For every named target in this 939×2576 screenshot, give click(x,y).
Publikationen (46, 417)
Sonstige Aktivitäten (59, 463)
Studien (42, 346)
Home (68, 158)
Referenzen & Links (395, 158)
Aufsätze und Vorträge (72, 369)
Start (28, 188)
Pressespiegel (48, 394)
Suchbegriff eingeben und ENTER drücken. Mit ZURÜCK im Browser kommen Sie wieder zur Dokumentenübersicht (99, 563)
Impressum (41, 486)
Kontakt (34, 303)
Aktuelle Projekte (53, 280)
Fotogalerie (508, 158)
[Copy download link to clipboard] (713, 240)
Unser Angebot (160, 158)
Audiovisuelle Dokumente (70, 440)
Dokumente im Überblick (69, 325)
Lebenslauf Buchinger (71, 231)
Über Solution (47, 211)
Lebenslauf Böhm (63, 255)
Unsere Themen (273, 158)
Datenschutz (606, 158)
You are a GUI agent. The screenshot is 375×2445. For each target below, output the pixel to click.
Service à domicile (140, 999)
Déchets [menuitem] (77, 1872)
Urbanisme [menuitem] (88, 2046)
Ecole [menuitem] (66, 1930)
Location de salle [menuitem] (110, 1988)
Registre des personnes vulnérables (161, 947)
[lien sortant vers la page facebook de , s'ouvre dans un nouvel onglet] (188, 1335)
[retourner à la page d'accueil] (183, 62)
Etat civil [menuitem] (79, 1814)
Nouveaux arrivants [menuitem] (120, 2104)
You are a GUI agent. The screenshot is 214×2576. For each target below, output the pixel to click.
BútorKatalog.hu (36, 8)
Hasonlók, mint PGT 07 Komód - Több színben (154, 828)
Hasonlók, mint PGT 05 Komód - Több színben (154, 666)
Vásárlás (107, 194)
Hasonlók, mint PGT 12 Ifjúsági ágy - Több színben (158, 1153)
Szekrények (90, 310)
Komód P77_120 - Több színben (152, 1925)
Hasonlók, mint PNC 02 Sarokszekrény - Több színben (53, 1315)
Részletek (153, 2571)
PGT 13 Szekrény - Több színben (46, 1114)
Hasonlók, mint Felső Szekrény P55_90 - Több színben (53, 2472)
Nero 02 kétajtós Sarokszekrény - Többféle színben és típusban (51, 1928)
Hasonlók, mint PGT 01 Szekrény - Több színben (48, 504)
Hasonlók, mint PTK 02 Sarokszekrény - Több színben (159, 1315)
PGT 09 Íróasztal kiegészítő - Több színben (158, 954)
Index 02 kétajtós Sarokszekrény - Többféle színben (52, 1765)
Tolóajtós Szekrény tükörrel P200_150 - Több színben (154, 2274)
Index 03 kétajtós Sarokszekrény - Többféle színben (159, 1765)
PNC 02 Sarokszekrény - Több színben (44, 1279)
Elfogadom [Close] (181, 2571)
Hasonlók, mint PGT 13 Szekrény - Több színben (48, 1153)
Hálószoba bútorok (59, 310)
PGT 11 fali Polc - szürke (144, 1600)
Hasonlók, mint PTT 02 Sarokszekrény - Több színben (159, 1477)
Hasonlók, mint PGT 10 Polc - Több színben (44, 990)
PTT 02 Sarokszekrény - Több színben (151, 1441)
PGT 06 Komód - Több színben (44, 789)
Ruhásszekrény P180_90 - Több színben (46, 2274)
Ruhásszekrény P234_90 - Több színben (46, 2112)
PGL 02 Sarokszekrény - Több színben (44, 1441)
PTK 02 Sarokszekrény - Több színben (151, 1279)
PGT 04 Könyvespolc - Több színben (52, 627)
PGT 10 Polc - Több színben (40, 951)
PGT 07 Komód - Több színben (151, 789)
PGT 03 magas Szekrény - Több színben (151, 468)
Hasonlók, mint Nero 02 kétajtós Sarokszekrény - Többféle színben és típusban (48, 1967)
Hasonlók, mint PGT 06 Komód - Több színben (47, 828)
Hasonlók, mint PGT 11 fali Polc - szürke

> **ABOUT THIS EXERCISE**
Where a line of the records has the string "agent", return that line.

> **TASK ANSWER**
You are a GUI agent. The screenshot is 375×2445. For each target below, output the pixel to click.
You are a GUI agent. The screenshot is 214×2576. For each target below, output the pixel to click.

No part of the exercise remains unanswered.